The loons call out again. Bree clasps her hands together and blows on her thumbs. The whistle she produces is strikingly similar to the birds’ cries on the water. Beautiful and haunting and stark.
Bree shows me how to shape my hands, the way to bend my thumbs, where to place my lips. She makes it look so easy but after many attempts, I’ve done nothing but blow soundlessly into my palms.
“This is impossible.”
She shoots me an unforgiving look. “It took me almost a month to learn how to do it when I was a kid.
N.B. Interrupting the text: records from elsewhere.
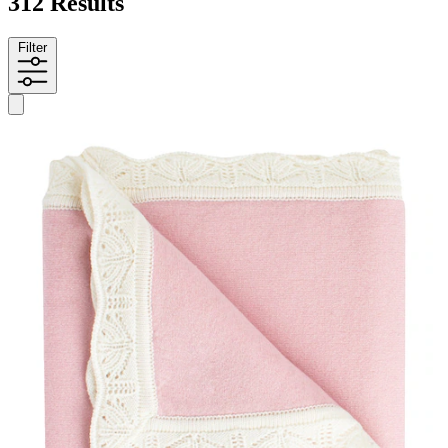
312 Results
Filter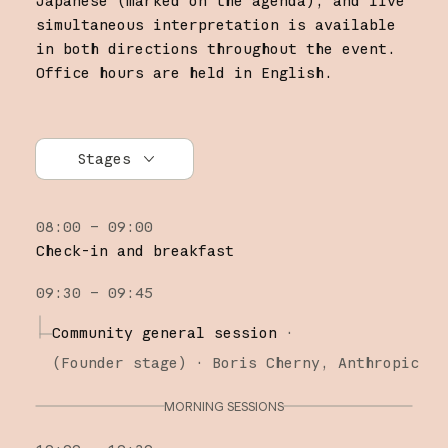
Japanese (marked on the agenda), and live
simultaneous interpretation is available
in both directions throughout the event.
Office hours are held in English.
Stages
All stages
08:00 – 09:00
Founder stage
Check-in and breakfast
Builder stage
09:30 – 09:45
Workshops
Community general session
·
(
Founder stage
)
·
Boris Cherny
Anthropic
MORNING SESSIONS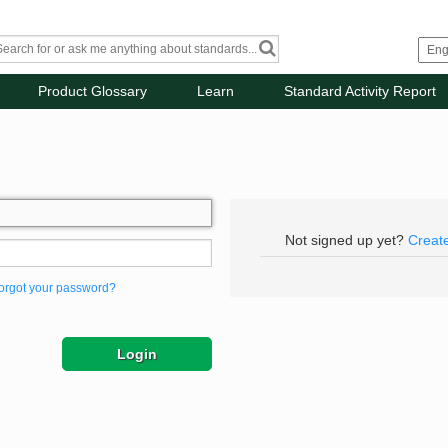
Product Glossary
Learn
Standard Activity Report
Not signed up yet?
Creat
orgot your password?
If you picked it up after two minutes, I’d be furious.”
“Knowing how rare it is to see you angry about something, I don’t want to miss this opportunity.” I dramatically roll up my sleeves and cup my hands together. I blow on them without success, but a loon wails at the same exact moment. “Look at that! Perfection.”
I expect a snide comment but it never comes. I turn and find Bree staring at the burn scars on my left forearm. They look more pronounced in the firelight: the rippled portions of skin deeper, the slight discolorations more severe. I wonder what state my arm would be in if Bo hadn’t pulled me from the flaming platform as quickly as he did. When Emma first tended to me, she said I was lucky and that the scarring wouldn’t be too drastic. Even still, my arm has never looked the same.